When attaching a clothesline to a tree, you can avoid broken or excessively slack lines by attaching a pulley to the tree, and run a rope through it, tied to a rock or other counterweight – about 20kg (50lbs). With one end of your clothesline assembly* attached to the house (*two pulleys and a loop of line), you can now fix the other end to the counter-weighted line, suspending the rock in the air. Designed in this way, when the tree moves or the line is loaded, the rock will rise or fall, but will always return the line to taut.
Plastic-coated clothes lines inevitably crack, rusting the cable within and staining your clothes. Bare aluminum line is too narrow and slippery to get a good pinning. 3mm (1/8″) cotton line is cheap and works great. The stuff I bought from E.G. Penner has a nylon/polyester core, and I’ve only changed it once in 5 years.
An inaccessible clothesline is a waste of time. You will never use it. Although an exposed clothsline is standard, the ideal location for a clothesline is under a covered porch. The porch is accessible and gives rain protection. A clothesline doesn’t need to be in the full sun either. Dry air is what actually dries your clothes for the most part. The sun disinfects and gives a fresh scent, but its intense heat can fade and weather your clothes too, just like a dryer does. Always dry your clothes inside out.
Since line dried clothes aren’t tumbled with a fan, there’s no lint trap for those times when you wash your black pants with a receipt still in the pocket. Invest in a nice horsehair brush to sweep your clothes from time to time. Actually, brushing your clothes is a great way to remove minor scuffs or dust-marks. By brushing, you don’t need to wash them as frequently.
Traditional wooden clothespins with a metal spring work great. If you have a stationary line, leave unused pins on the line where you’re going to use them anyway, rather than storing them elsewhere. Just make sure to clip them so that they can slide back and forth on the line freely, so you don’t have to unclip-reclip when you want to move them. This is an important point.

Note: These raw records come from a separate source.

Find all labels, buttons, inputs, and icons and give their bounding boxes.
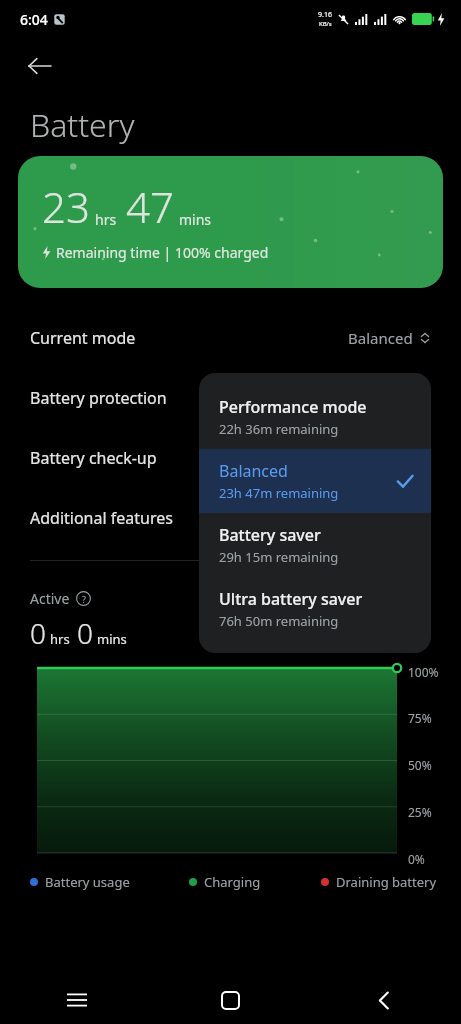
staticText: 23h 47m remaining [219, 484, 339, 502]
staticText: 6:04 [20, 10, 48, 29]
button[interactable]: Recent apps [0, 976, 153, 1024]
staticText: Battery usage [45, 873, 130, 891]
button[interactable]: Balanced [199, 449, 431, 513]
staticText: Performance mode [219, 396, 367, 418]
staticText: 75% [408, 710, 432, 726]
staticText: 76h 50m remaining [219, 612, 339, 630]
staticText: Ultra battery saver [219, 588, 363, 610]
button[interactable]: Home [153, 976, 307, 1024]
button[interactable]: Battery usage [30, 873, 130, 891]
staticText: 29h 15m remaining [219, 548, 339, 566]
staticText: Battery saver [219, 524, 321, 546]
staticText: mins [179, 210, 212, 229]
button[interactable]: Battery protection [0, 368, 461, 428]
button[interactable]: Back [307, 976, 461, 1024]
button[interactable]: Ultra battery saver [199, 577, 431, 641]
staticText: 23 [42, 178, 90, 235]
button[interactable]: Battery check-up [0, 428, 461, 488]
button[interactable]: Current mode [0, 308, 461, 368]
staticText: 47 [126, 178, 174, 235]
staticText: Charging [204, 873, 261, 891]
staticText: KB/s [319, 20, 332, 28]
staticText: 100% [408, 664, 439, 680]
staticText: Battery protection [30, 387, 167, 409]
staticText: mins [97, 630, 127, 648]
staticText: ? [82, 593, 86, 605]
staticText: hrs [95, 210, 117, 229]
staticText: Remaining time | 100% charged [56, 243, 269, 262]
staticText: 22h 36m remaining [219, 420, 339, 438]
staticText: 50% [408, 757, 432, 773]
staticText: Current mode [30, 327, 136, 349]
staticText: Battery check-up [30, 447, 157, 469]
staticText: 25% [408, 804, 432, 820]
button[interactable]: Charging [189, 873, 261, 891]
staticText: 9.16 [318, 10, 332, 20]
staticText: Balanced [348, 328, 413, 348]
staticText: Active [30, 589, 70, 608]
staticText: 0 [30, 614, 46, 652]
staticText: Battery [30, 103, 135, 147]
button[interactable]: Draining battery [321, 873, 437, 891]
staticText: 0% [408, 851, 425, 867]
staticText: hrs [50, 630, 70, 648]
button[interactable]: Battery saver [199, 513, 431, 577]
staticText: Draining battery [336, 873, 437, 891]
button[interactable]: Additional features [0, 488, 461, 548]
button[interactable]: 23 [18, 156, 443, 288]
staticText: Balanced [219, 460, 288, 482]
staticText: 0 [77, 614, 93, 652]
button[interactable]: Back [12, 38, 68, 94]
button[interactable]: Help [76, 591, 91, 606]
staticText: Additional features [30, 507, 173, 529]
button[interactable]: Performance mode [199, 385, 431, 449]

Sometimes in wet or cold weather, the clothes needs to come inside to finish off, which is why we have a portable wood rack. Really, the wood rack is the perfect complement to a clothesline. We use it often, especially for ‘smalls’ and cloth diapers. It’s also the best option for apartments and homes that have no place for a clothesline. This portable rack holds more than you’d ever expect.
We also line dry in winter. What I love about winter drying is the incredible fresh scent that the clothes take on. It’s worth trying for fun just to smell the difference between summer and winter clothes – and to stand your frozen pants on their own to amuse the kids!
Like all matters of simplicity and self-reliance, line drying clothes requires that you plan ahead and think about what you’re doing. Some may count this as a disadvantage, but I do not. I find there’s a lot of pleasure in taking those quiet minutes to hang clothes on the line. Often it’s the reason I’m outside at nine o’clock on a winter evening. But the bonus is that I see the starry night sky – but for the clothes line, I would have missed it.